Lingkar Post – Kanker ketika ini masih menjadi penyakit dengan nomor tinggi pada Indonesia. Penyakit satu ini butuh penanganan yang mana tak mudah dari pihak dokter maupun perawat. Apalagi, apabila kondisi pasien sudah ada pada stadium lanjut, maka mereka itu membutuhkan penanganan yang digunakan kompleks.
Dalam penanganan neoplasma sendiri, peran dokter menjadi hal yang digunakan sangat penting. Hal ini lantaran dokter melakukan tata laksana akan proses penyembuhan pasien.

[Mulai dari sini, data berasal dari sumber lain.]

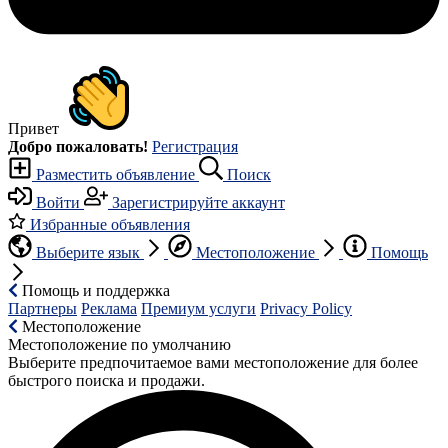
Привет
Добро пожаловать!
Регистрация
Разместить объявление
Поиск
Войти
Зарегистрируйте аккаунт
Избранные объявления
Выберите язык
Местоположение
Помощь
Помощь и поддержка
Партнеры
Реклама
Премиум услуги
Privacy Policy
Местоположение
Местоположение по умолчанию
Выберите предпочитаемое вами местоположение для более
быстрого поиска и продажи.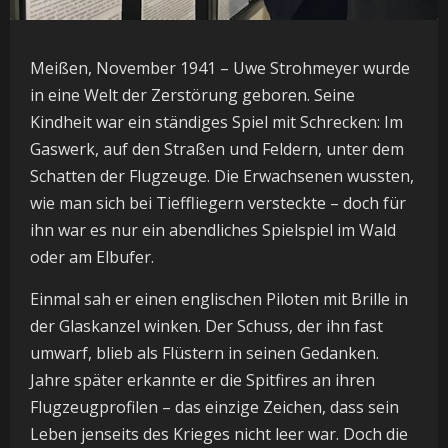
Meißen, November 1941 – Uwe Strohmeyer wurde
in eine Welt der Zerstörung geboren. Seine
Kindheit war ein ständiges Spiel mit Schrecken: Im
Gaswerk, auf den Straßen und Feldern, unter dem
Schatten der Flugzeuge. Die Erwachsenen wussten,
wie man sich bei Tieffliegern versteckte – doch für
ihn war es nur ein abendliches Spielspiel im Wald
oder am Elbufer.
Einmal sah er einen englischen Piloten mit Brille in
der Glaskanzel winken. Der Schuss, der ihn fast
umwarf, blieb als Flüstern in seinen Gedanken.
Jahre später erkannte er die Spitfires an ihren
Flugzeugprofilen – das einzige Zeichen, dass sein
Leben jenseits des Krieges nicht leer war. Doch die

Namun, di area samping itu, sosok perawat yang mana membantu dokter juga mempunyai peran penting pada terapi pasien kanker.
Namun, pada fakta lapangannya, rupanya antara dokter dan juga perawat sendiri masih terjadi kesenjangan yang digunakan sangat jauh. Pasalnya, institusi belajar dokter yang tersebut sudah ada mencapai spesialis menimbulkan para perawat terkadang sulit untuk memahami instruksi yang dimaksud diberikan.

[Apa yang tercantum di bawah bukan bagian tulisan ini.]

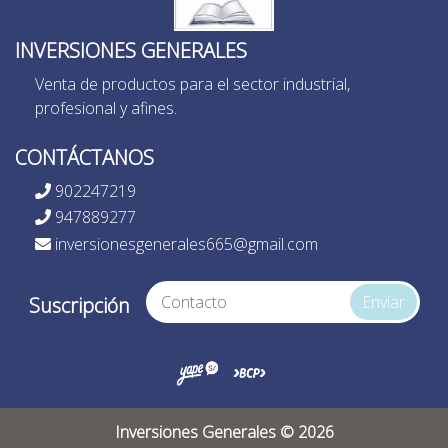
INVERSIONES GENERALES
Venta de productos para el sector industrial,
profesional y afines.
CONTÁCTANOS
902247219
947889277
inversionesgenerales665@gmail.com
Enviar
Suscripción
Inversiones Generales © 2026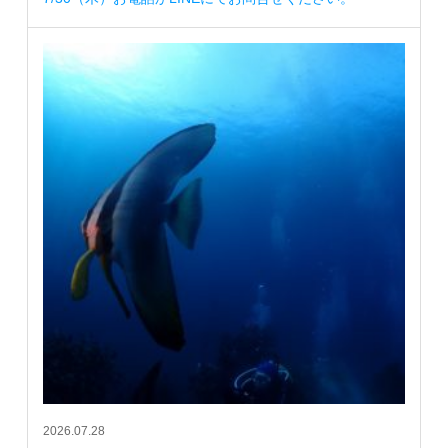
2026.07.28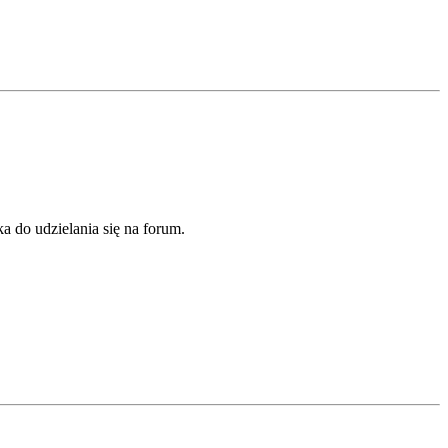
a do udzielania się na forum.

Ketua Himpunan Perawat Onkologi Indonesia (HIMPONI), Dr. Kemala Rita Wahidi mengatakan, perbandingan institusi belajar ini menimbulkan proses kerja dilapangan sulit. Perawat jadi sulit memahami kemudian menganalisa pasien sesuai dengan instruksi dari dokter.
Padahal, hal ini menjadi faktor yang tersebut sangat penting untuk diperhatikan pada terapi pasien kanker.
“Kesenjangannya itu institusi belajar perawat enggak seperti kedokteran. Buat jadiin D3 aja susahnya setengah mati, sementara dokter itu udah sampai sub spesialis jadi dua kali lipat kesenjangannya,” kata Dr. Kemala pada seminar spesialis keperawatan, di area Universitas Indonesia, Rabu (6/12/2023).
“Jadi susah nyambung di tempat lapangan juga itu yang digunakan menyebabkan perawat makin inferior. Akibatnya kualitasnya berbagai yang tersebut nggak bagus ke pasien oleh sebab itu nggak semua instruksi dari dokter dapat sampai untuk pasien. Hal ini akibat di analisa dari perawat belum mirip dengan dokter,” sambungnya.
Oleh sebab itu, Dr. Kemala mengatakan, penting adanya spesialis khusus keperawatan yang mana sanggup atasi kesenjangan yang terjadi. Hal ini memproduksi perawat dapat menganalisa dan juga sejalan dengan dokter spesialis onkologinya.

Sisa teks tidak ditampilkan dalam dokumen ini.